Hanlon concedes Senate District 8 race after margin moves to Rankin’s favor
The close race for Colorado Senate District 8 is decided, and incumbent Republican Bob Rankin has won formal election to the seat that he was appointed to fill last year.
His challenger, Democrat Karl Hanlon, called Rankin Thursday morning to formally concede and offer congratulations.
“I got into this race to bring a new voice to rural Colorado and fight for working families on issues that matter to them,” Hanlon said in a message posted to his campaign Facebook page. “I’m really proud of the work my team has done to get us this far and all the supporters throughout the district who believed in a vision of change.
“While I wish the outcome had been different, I remained heartened by the tens of thousands of voters in Senate District 8 who made their voices heard,” Hanlon concluded.
With ballots still being counted Wednesday and early Thursday in the seven counties that make up SD 8, Rankin’s lead grew past the margin that would have triggered an automatic recount.
Vote tallies reported by the Colorado Secretary of State’s Office, as of just before 9:30 a.m. Thursday, gave Rankin 50.59% of the vote to Hanlon’s 49.41%, with 986 votes separating the two.
As of the Thursday morning report, Rankin had a total of 42,128 votes to Hanlon’s 41,142.
Rankin was not immediately available for comment on his win Thursday mid-morning. The Post Independent will update this story when we are able to reach him.
State law requires an automatic recount if the margin is within 0.5%. The margin between Rankin and Hanlon stands at 1.18% after the latest vote totals.
Senate District 8 includes Garfield, Moffat, Rio Blanco, Routt, Grand, Jackson and Summit counties.
“We knew it was going to be close, especially with 40% unaffiliated voters now in the district,” Rankin said late Wednesday afternoon. “We knew we had to get some of those votes to win.”
Rankin congratulated Hanlon on a “hard-fought campaign,” but decried some of the outside negative advertising directed at him.
“Karl and I had a civil campaign, but there were a lot of negative mailers, and that could have made a difference,” Rankin said of the close election.
Hanlon had taken the early lead Tuesday night based on returns from the mountain resort areas, but the race narrowed as returns came in from the more-conservative western parts of the district.
“This is a district that is really focused on the issues, and is trying to find a way to the candidate who can represent them on the issues that are really important to people,” Hanlon said on election night.
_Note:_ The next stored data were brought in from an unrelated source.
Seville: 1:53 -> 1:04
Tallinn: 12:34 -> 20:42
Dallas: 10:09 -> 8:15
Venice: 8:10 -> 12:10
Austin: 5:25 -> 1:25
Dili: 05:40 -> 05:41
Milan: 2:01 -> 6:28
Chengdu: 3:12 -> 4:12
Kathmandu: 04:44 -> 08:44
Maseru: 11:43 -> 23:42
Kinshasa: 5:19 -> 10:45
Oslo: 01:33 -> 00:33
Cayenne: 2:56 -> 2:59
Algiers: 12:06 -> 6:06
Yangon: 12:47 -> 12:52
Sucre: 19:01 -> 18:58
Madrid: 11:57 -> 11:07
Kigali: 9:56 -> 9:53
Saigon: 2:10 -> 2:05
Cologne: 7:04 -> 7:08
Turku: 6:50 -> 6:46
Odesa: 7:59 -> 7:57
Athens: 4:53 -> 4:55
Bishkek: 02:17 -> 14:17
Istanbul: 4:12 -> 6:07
“I had always said when we talked about this race during the campaign that it would come down to a couple hundred votes,” Hanlon added in a follow-up interview on Wednesday.
Returns had Hanlon, from Carbondale, winning in Routt and Summit counties, while Rankin had the edge in Garfield, Rio Blanco, Moffat, Grand and Jackson counties.
Rankin, also from Carbondale, formerly served nine years in the state House of Representatives. He sought election to the SD 8 seat he was appointed to in January 2019, replacing disgraced former Sen. Randy Baumgardner who retired after sexual harassment allegations and a subsequent investigation.
Rankin defeated Debra Irvine of Breckenridge in the June Republican primary. He serves as the senior member of the Joint Budget Committee.
His wife, Joyce Rankin, won reelection Tuesday to the state Board of Education from Colorado’s Third District over Democrat Mayling Simpson of Steamboat Springs.
Hanlon is a municipal and special district government and water attorney, who currently serves as the contract city attorney for Glenwood Springs.
He and his wife, Sheryl Barto, run the Smiling Goat Ranch, which provides equine therapy services for autistic children and veterans with PTSD.
Hanlon ran for the 3rd Congressional District seat in 2018, losing in the primary to Diane Mitsch Bush. He won this year’s primary for the state senate seat over Democrat Arn Menconi of Eagle.